Yes, maple syrup should work just fine in this. Hope you enjoy!
Hi Terri!?
Just made this pie and wondered if you had to double the ingredients to fill up a graham cracker pie shell? I did because the amount listed barely filled the pie shell..? Love your blog!!!❤️?❤️
Sheri, I haven’t made this in awhile but, when I did, it filled up the pie shell pretty well. Maybe my shell was smaller? Not sure. I’ll make it again soon and see. I’m glad you had enough ingredients to double. Thanks so much for following my blog!
Hi! Just wondering if you used extra-firm, firm, or soft silken tofu? Thanks!
Jo, for this I use silken and really prefer the shelf-stable type because it is so smooth for sauces and creams. Produce silken kind will work fine too.
I just meant what type of silken tofu did you use, as silken tofu comes in extra-firm, firm or soft etc. I have several containers of Mori-Nu in my cupboard of each type and am just wondering which level of firmness to use. Thanks! 🙂
The softest tofu makes this recipe smooth and creamy.
Thank you! 🙂
What brand of graham cracker or vanilla cookies are fat free? Thank you.
5 stars! I have made this several times. One time I used individual little pies with graham cracker crust. A little soy whip on top, (now there is almond and coconut whip in a can). Also great in champagne flutes layered with raspberries and blueberries.
What a great idea to make individual little pies! I’ll have to do that next time. ? I love this pie recipe so much!!!
I loved the little pie recommendation as well. So glad that you like the recipe!
I made this for my husband and I , & It was so Delish??? Thank You So Much!!!
I am a chocolate-lover too, and this pie is a favorite! So glad you enjoyed it, and thank you SO much for letting us know! 😀
This turned out great but I had to add about a cup of almond milk to make it smooth and silky and I only made half a recipe. Why would that be?
It really depends on the tofu used. The Chinese refrigerator-type firm tofu is much more dense and may require extra moisture. Whereas, the shelf-stable type Japanese tofu that doesn’t require refrigeration is softer and requires no extra liquid. Adding a cup of liquid to only one package of Chinese tofu is still quite a lot, but if that’s what it takes to get to the consistency you like, that’s just fine. So glad you liked the pie. 🙂
I’m looking forward to making this, but I just wanted to let you know that Cathy Fisher of Straight Up Food has a SOS-free pie crust recipe. There’s a video of her making it here. https://www.straightupfood.com/blog/2013/11/22/pumpkin-pie/
That is great information!
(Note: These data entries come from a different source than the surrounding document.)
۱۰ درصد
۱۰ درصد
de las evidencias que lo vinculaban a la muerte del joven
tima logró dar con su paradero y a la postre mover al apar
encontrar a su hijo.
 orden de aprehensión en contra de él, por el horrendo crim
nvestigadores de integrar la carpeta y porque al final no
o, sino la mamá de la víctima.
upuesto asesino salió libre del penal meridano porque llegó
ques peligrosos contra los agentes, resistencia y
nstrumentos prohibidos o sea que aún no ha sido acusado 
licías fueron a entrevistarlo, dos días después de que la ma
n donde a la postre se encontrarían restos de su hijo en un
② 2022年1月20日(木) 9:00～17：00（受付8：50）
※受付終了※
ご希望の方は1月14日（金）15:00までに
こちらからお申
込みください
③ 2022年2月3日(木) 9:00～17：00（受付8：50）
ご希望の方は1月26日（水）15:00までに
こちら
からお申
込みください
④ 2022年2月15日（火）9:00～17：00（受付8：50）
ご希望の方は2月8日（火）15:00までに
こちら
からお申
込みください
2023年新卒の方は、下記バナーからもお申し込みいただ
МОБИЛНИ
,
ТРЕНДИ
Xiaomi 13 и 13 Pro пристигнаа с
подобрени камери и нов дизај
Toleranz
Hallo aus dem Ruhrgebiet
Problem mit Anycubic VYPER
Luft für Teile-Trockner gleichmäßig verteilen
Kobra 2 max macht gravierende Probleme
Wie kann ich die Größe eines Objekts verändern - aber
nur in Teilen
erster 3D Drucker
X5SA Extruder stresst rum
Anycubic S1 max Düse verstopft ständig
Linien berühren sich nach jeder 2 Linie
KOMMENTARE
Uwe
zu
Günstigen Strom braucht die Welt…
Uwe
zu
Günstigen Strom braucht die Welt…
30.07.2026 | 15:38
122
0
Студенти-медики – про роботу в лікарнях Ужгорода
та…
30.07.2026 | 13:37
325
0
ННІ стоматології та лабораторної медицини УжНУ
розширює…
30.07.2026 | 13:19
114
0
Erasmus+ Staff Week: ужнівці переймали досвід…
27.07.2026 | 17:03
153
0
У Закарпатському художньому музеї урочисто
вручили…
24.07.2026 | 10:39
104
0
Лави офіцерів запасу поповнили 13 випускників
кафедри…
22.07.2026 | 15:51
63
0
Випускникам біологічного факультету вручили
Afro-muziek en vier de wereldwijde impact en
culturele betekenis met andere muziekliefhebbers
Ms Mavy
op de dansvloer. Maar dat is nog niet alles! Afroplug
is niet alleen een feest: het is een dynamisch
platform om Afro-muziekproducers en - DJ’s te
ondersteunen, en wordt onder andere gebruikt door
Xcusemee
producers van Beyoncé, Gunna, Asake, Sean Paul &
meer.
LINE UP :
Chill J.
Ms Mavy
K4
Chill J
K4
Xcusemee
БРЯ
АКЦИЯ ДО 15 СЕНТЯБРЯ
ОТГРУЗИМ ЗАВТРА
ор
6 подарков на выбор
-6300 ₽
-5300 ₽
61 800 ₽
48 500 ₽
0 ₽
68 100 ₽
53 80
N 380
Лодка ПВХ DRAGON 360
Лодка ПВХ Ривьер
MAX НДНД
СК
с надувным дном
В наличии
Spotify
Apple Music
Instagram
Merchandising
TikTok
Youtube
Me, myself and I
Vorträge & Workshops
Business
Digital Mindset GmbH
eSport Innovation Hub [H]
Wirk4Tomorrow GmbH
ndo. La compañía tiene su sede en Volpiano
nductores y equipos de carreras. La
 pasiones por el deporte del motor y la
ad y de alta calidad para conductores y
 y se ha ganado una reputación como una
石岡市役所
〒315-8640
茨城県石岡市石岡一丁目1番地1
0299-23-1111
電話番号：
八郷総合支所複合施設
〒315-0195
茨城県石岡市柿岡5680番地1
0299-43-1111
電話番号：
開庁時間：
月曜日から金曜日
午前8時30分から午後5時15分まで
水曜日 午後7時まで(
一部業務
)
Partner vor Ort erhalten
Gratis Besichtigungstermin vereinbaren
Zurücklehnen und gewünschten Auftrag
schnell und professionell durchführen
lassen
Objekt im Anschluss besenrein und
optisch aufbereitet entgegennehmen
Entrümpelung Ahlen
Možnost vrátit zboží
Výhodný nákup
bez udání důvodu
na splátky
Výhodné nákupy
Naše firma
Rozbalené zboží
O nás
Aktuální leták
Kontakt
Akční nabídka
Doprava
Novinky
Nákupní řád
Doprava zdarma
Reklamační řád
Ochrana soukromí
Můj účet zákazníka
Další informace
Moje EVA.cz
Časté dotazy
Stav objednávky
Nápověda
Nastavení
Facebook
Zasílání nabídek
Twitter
Thank you so much for sharing it. Hope you enjoy the pie!
would dates work for the sweetener in this?
I haven’t made this with dates but I am sure they would work just fine.
Can’t wait to try this. When you add PB2, is it 1 Tblsp of PB2 powder or 1 Tblsp of prepared PB2?
I would add 1 Tbsp of dry PB2. Hope you enjoy it!
Can you recommend a replacement for the Sucanat?
Hi Tara- Sucanat is just a less refined sweetener, so any other sweetener you have on hand will work just fine.
Could I replace the cocoa pwder with pb2, if I only want a peanut butter filling?
I think that should work just fine for a peanut butter pie. Sounds delicious to me!
I have been making a cooked sweet potato version for years and this looked interesting. I only had soft tofu so I made pudding. I used about 1/2 c date paste. It is soo good, thank you!